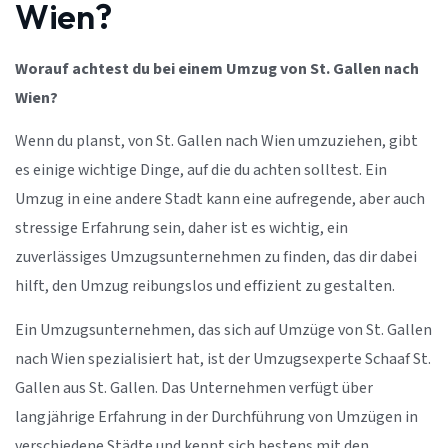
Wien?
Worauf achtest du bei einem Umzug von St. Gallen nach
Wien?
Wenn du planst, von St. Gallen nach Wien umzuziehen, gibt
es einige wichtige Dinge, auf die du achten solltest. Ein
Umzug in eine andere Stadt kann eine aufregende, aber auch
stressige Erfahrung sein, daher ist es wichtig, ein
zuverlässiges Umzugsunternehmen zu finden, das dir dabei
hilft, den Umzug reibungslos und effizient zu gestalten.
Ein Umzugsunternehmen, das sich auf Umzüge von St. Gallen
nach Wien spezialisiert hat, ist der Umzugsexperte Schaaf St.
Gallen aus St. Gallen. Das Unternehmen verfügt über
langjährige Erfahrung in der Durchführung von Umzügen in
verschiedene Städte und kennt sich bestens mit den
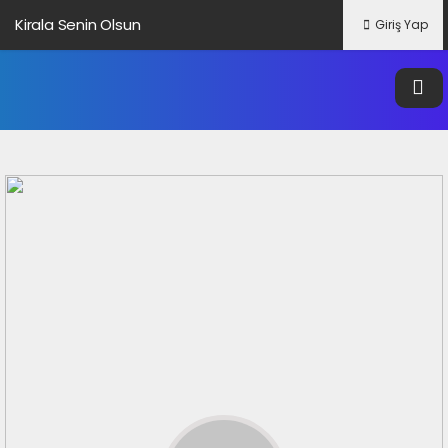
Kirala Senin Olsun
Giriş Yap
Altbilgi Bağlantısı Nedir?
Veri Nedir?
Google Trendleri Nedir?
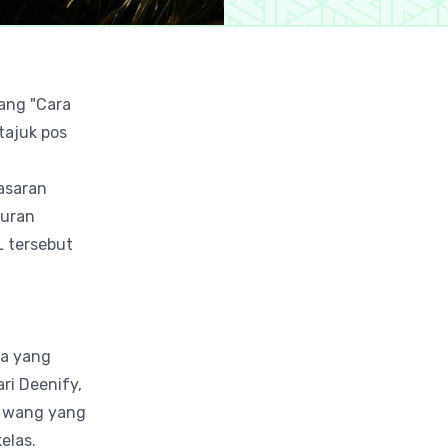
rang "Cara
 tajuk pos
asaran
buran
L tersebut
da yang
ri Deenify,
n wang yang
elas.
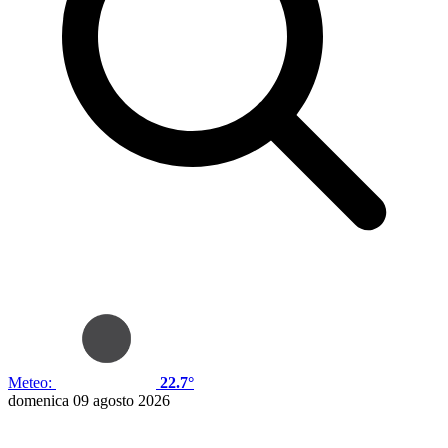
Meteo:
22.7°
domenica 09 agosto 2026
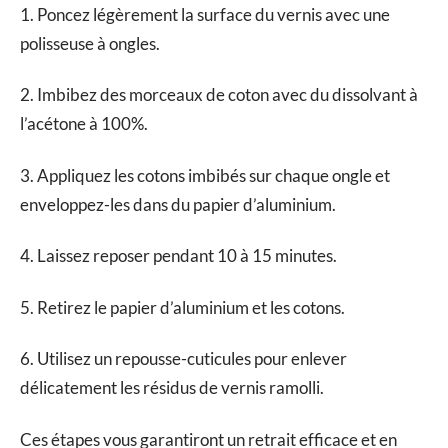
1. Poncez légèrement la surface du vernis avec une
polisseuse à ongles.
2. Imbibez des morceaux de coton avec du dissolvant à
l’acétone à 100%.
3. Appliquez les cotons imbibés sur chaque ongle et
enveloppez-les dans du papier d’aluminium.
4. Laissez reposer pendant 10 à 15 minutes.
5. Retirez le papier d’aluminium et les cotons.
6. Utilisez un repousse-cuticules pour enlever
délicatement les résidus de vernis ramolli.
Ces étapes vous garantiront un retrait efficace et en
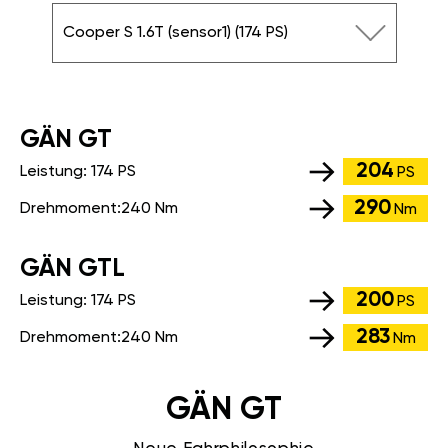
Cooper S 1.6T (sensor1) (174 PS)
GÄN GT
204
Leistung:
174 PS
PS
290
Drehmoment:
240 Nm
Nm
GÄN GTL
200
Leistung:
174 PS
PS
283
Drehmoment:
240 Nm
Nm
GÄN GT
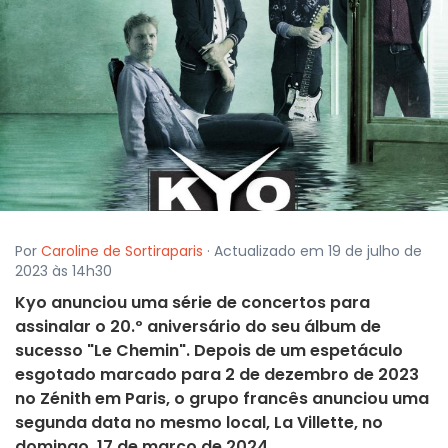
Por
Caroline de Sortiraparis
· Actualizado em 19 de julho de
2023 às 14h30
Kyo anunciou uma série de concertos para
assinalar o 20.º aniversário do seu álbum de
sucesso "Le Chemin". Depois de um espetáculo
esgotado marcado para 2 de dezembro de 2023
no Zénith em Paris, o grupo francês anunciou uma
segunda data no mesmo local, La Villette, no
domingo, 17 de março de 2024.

::::::

■ EXERCISE INSTRUCTIONS
Will you return exactly the lines above from the one with "zuverlässiges Umzugsunternehmen zu" down to the one with "langjährige Erfahrung in", counting both as part of the range?

■ SOLUTION TO THIS PROBLEM
zuverlässiges Umzugsunternehmen zu finden, das dir dabei
hilft, den Umzug reibungslos und effizient zu gestalten.
Ein Umzugsunternehmen, das sich auf Umzüge von St. Gallen
nach Wien spezialisiert hat, ist der Umzugsexperte Schaaf St.
Gallen aus St. Gallen. Das Unternehmen verfügt über
langjährige Erfahrung in der Durchführung von Umzügen in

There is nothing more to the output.